Telecommunication

Trai mobile number fees: Trai backtracks on proposed fees for mobile and landline numbers | News



The Telecom Regulatory Authority of India (Trai) has not proposed introducing fees for mobile and landline numbers with the aim to ensure the efficient allocation and use of these ‘finite resources,’ the regulator clarified on Friday.


It said the speculation that Trai intends to impose charges on customers for holding multiple SIMs/numbering resources is false.


Aiming to create a sustainable pool of new phone numbers for the country’s nearly 1.2 billion and rising mobile phone connections, Trai had last week issued a consultation paper on revising the National Numbering Plan. With a tele-density of 85.69 per cent as of March 31, 2024, the regulator expects the current total of 1,199.28 million telephone subscribers to continue rising.
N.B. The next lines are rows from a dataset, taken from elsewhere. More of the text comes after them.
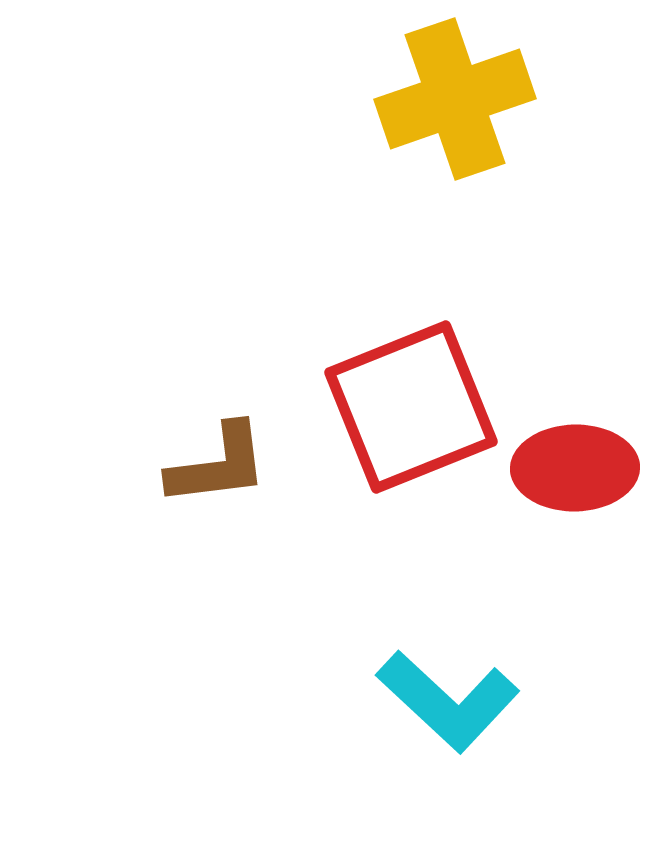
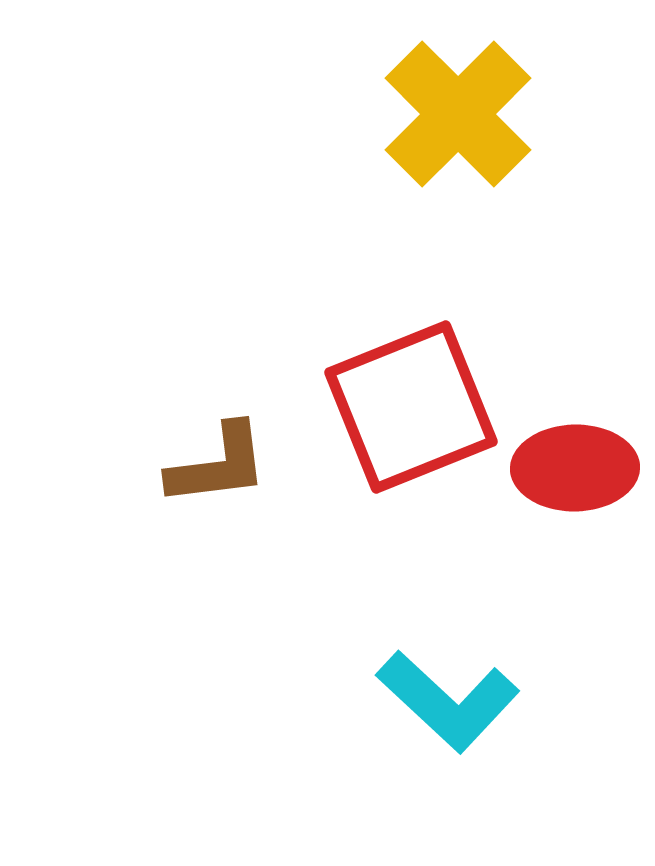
yellow cross: moved 3 px right, 15 px down; rotated 26 degrees counterclockwise
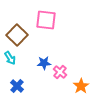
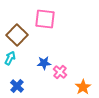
pink square: moved 1 px left, 1 px up
cyan arrow: rotated 120 degrees counterclockwise
orange star: moved 2 px right, 1 px down
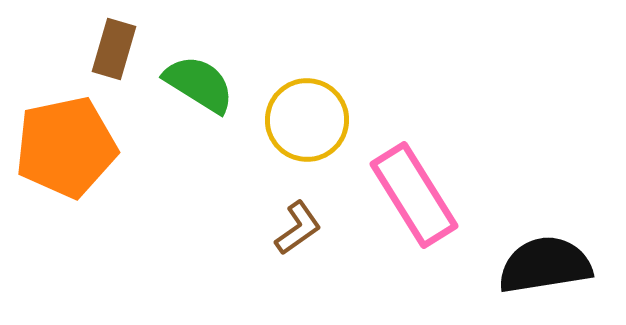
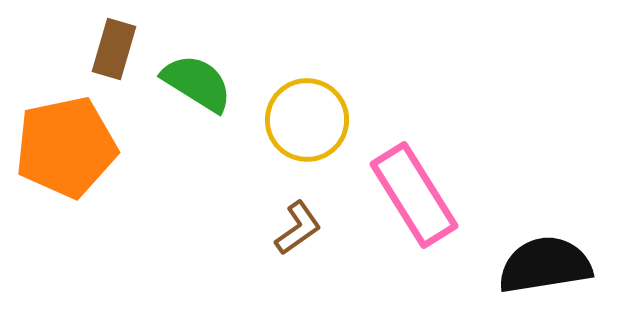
green semicircle: moved 2 px left, 1 px up
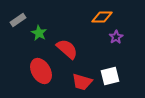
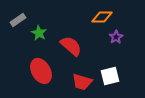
red semicircle: moved 4 px right, 3 px up
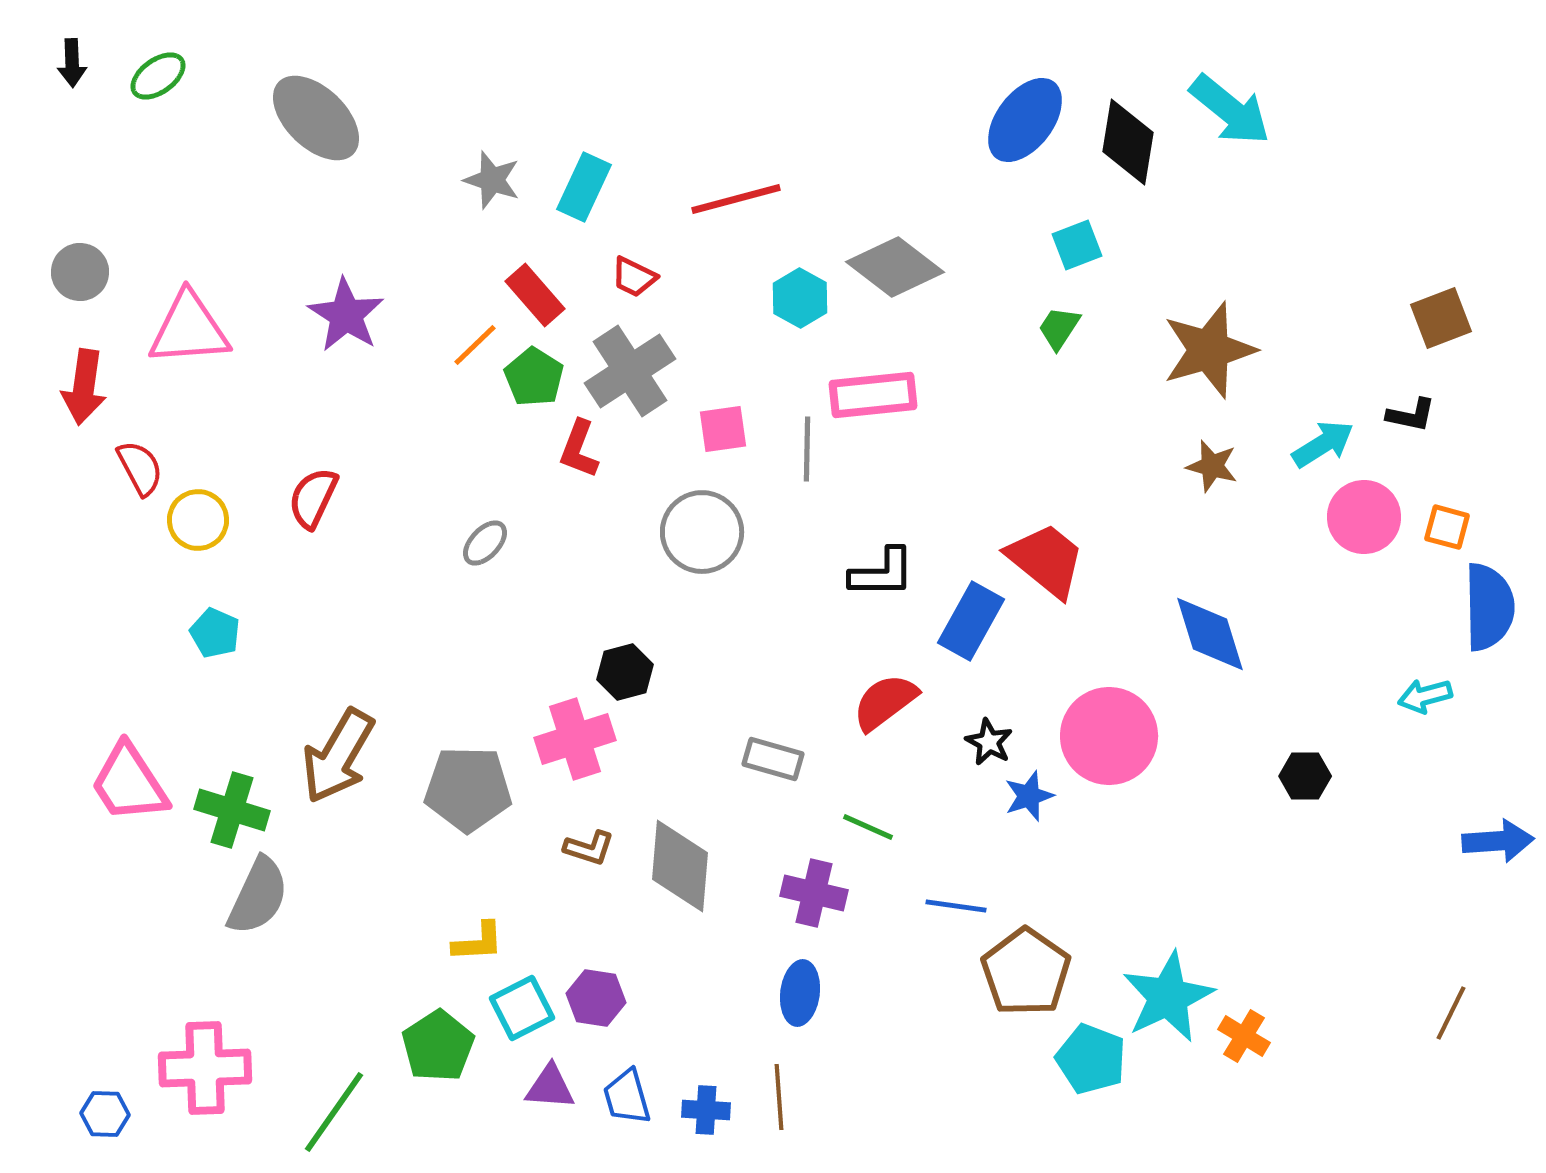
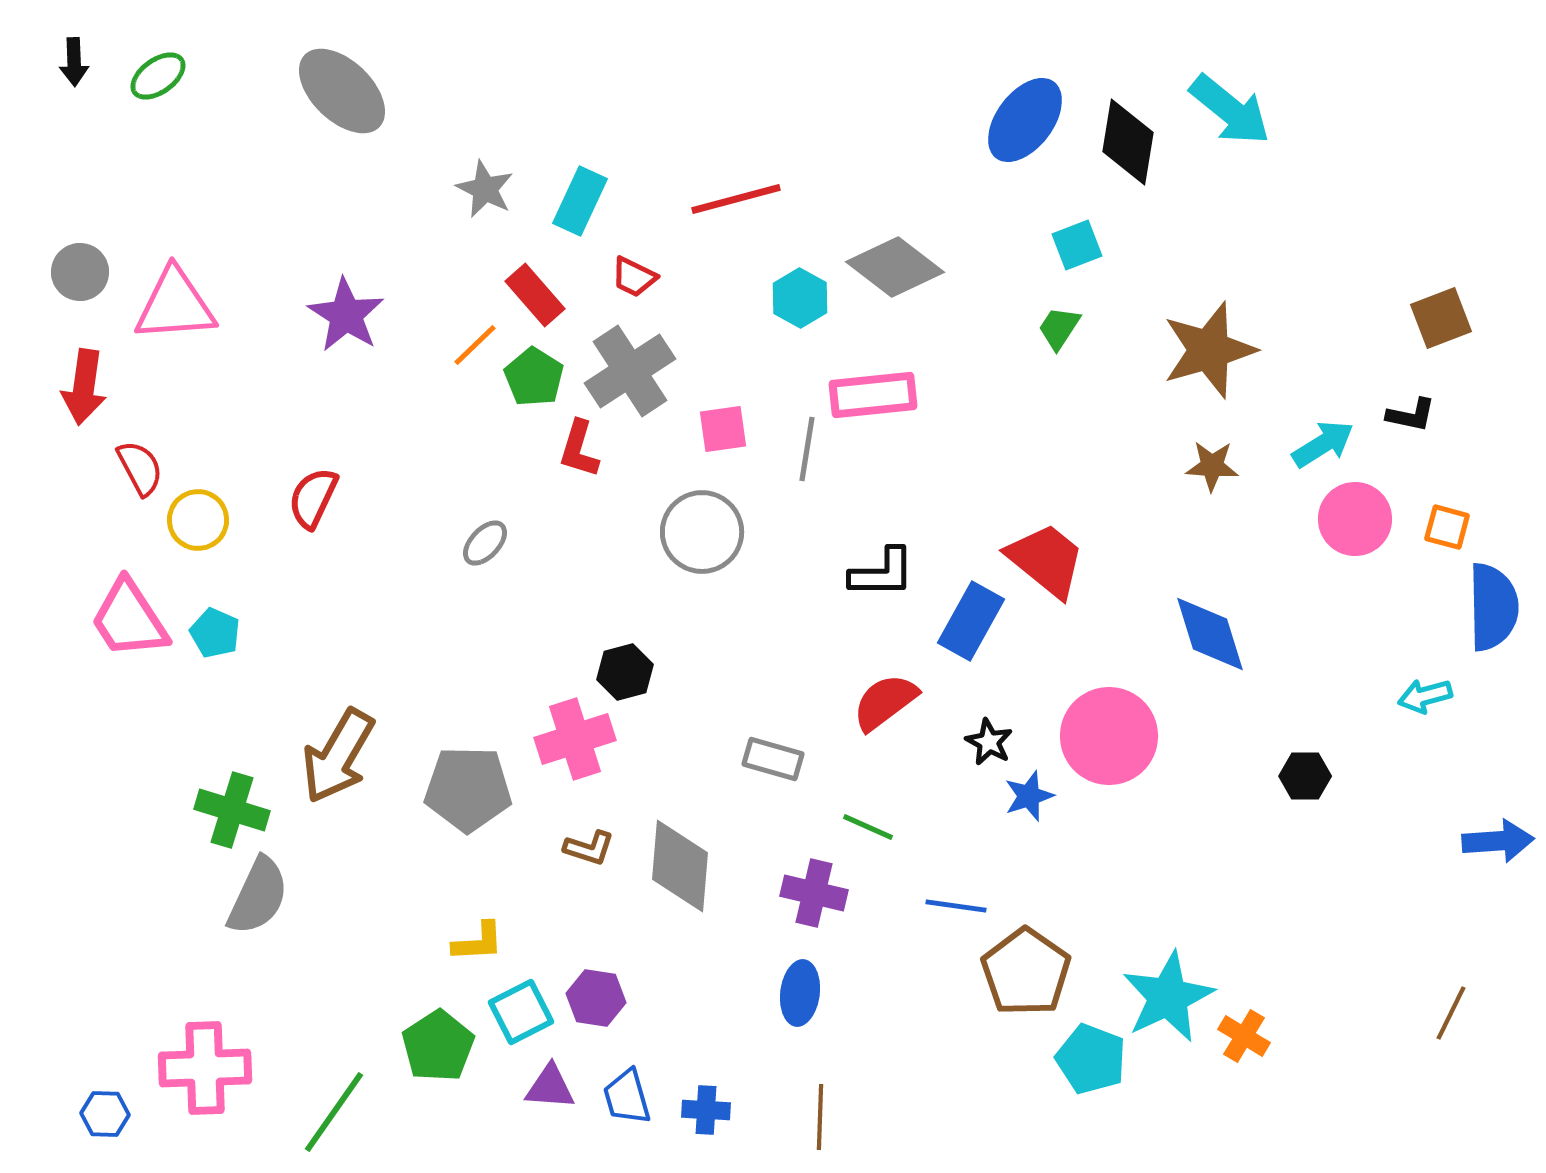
black arrow at (72, 63): moved 2 px right, 1 px up
gray ellipse at (316, 118): moved 26 px right, 27 px up
gray star at (492, 180): moved 7 px left, 9 px down; rotated 8 degrees clockwise
cyan rectangle at (584, 187): moved 4 px left, 14 px down
pink triangle at (189, 329): moved 14 px left, 24 px up
red L-shape at (579, 449): rotated 4 degrees counterclockwise
gray line at (807, 449): rotated 8 degrees clockwise
brown star at (1212, 466): rotated 12 degrees counterclockwise
pink circle at (1364, 517): moved 9 px left, 2 px down
blue semicircle at (1489, 607): moved 4 px right
pink trapezoid at (129, 783): moved 164 px up
cyan square at (522, 1008): moved 1 px left, 4 px down
brown line at (779, 1097): moved 41 px right, 20 px down; rotated 6 degrees clockwise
In 2003, the Department of Telecommunications (DoT) had conducted a comprehensive review and revision of the national number plan to accommodate the rapid increase in subscribers. Subsequently, the National Numbering Plan 2003 was designed to allocate numbering resources for 750 million telephone connections across the country.


The plan aims to assess all factors affecting the allocation and utilisation of TI resources and proposes potential modifications to enhance the allocation policies and utilisation procedures, ensuring an adequate reservoir of TI resources.


In the same consultation paper, TRAI had highlighted the global practice of charging for Telecommunication Identifier (TI) numbers by governments and pointed out that the Telecom Act, 2013 gives the Centre power to allot TI after imposing charges.


It had argued that imposing charges is one way of ‘ensuring judicious and efficient use of any finite public resource’. “The ownership of the numbering space resides with the government, granting service providers usage rights over the designated number resource during the tenure of their licences. It is evident that numbers represent an exceedingly valuable public resource which is not infinite,” it had said.


The allocation of numbering resources in some countries worldwide is done on a chargeable basis, covering various categories such as mobile numbering resources, vanity numbers, and numbers for national interest, it had said.


However, Trai has taken a different stance since then. “Trai has consistently been advocating minimum regulatory intervention promoting forbearance and the self-regulation of market forces,” the regulator said on Friday.